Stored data
####

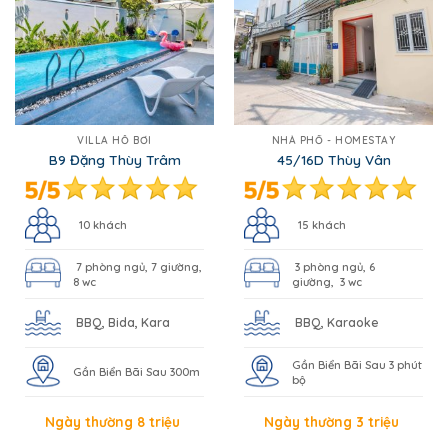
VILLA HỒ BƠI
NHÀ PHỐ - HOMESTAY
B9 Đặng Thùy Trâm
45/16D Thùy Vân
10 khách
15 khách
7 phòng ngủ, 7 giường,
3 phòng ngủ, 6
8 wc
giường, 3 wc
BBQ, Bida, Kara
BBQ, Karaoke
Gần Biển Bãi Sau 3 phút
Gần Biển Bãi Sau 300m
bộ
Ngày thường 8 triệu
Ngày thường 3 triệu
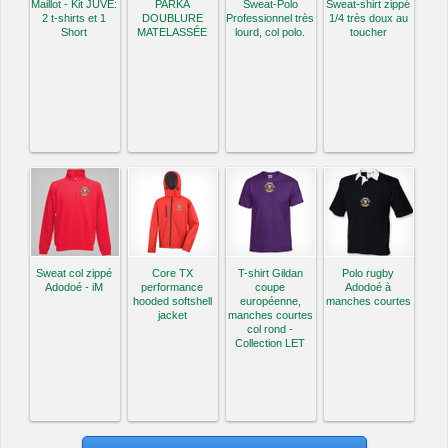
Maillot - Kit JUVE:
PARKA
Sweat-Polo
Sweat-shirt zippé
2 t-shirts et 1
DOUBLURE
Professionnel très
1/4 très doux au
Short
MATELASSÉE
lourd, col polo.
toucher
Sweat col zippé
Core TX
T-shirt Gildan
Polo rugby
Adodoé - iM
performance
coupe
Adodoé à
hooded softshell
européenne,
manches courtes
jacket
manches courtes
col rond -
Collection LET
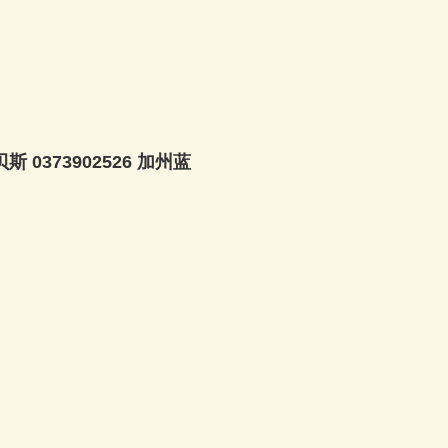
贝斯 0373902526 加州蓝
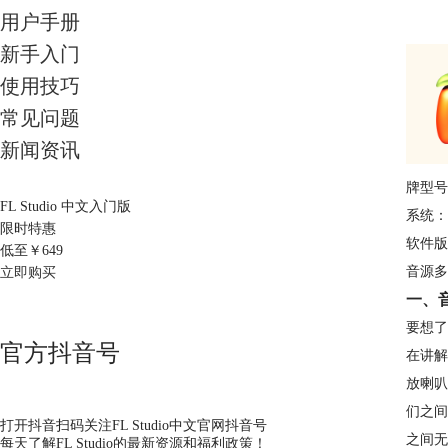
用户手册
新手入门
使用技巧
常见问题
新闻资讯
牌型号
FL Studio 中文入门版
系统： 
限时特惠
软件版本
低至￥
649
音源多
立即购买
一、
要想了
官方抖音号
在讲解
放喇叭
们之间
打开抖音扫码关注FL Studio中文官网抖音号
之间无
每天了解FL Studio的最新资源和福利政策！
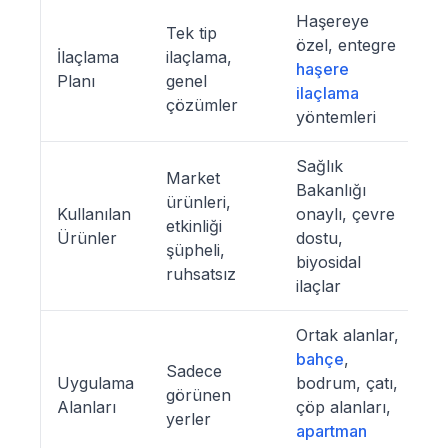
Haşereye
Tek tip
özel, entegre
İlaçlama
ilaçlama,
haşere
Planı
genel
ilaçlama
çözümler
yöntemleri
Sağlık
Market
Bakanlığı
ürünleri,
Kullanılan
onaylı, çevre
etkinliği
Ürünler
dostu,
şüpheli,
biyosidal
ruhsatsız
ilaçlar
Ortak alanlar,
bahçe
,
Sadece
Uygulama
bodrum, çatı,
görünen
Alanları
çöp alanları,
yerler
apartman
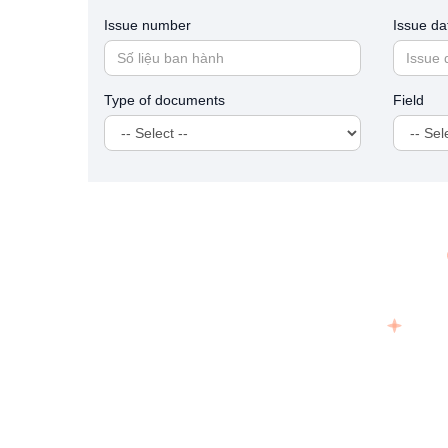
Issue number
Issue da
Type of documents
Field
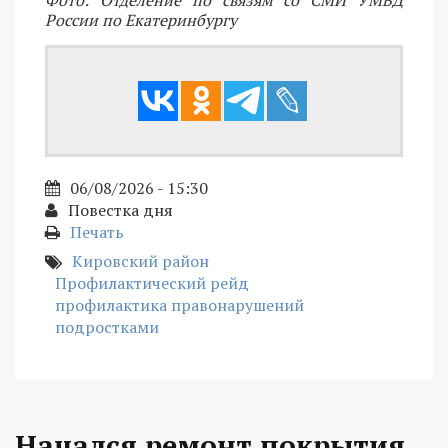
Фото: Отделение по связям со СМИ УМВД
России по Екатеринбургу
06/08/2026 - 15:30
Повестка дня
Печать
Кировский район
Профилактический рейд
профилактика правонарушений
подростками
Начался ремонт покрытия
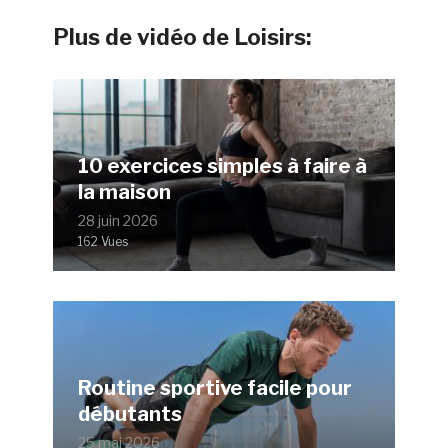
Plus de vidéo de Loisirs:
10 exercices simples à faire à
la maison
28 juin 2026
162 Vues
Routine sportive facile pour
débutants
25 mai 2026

####

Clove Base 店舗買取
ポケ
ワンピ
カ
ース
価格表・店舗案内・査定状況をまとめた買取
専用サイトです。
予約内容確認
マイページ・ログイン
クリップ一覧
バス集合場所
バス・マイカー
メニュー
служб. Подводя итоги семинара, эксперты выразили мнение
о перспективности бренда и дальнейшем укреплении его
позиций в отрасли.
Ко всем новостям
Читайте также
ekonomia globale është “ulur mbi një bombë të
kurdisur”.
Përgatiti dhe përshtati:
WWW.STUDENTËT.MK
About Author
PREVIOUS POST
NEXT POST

####

Look through the entries above for the word "thường". Say how many lines contain it, using only a number.

2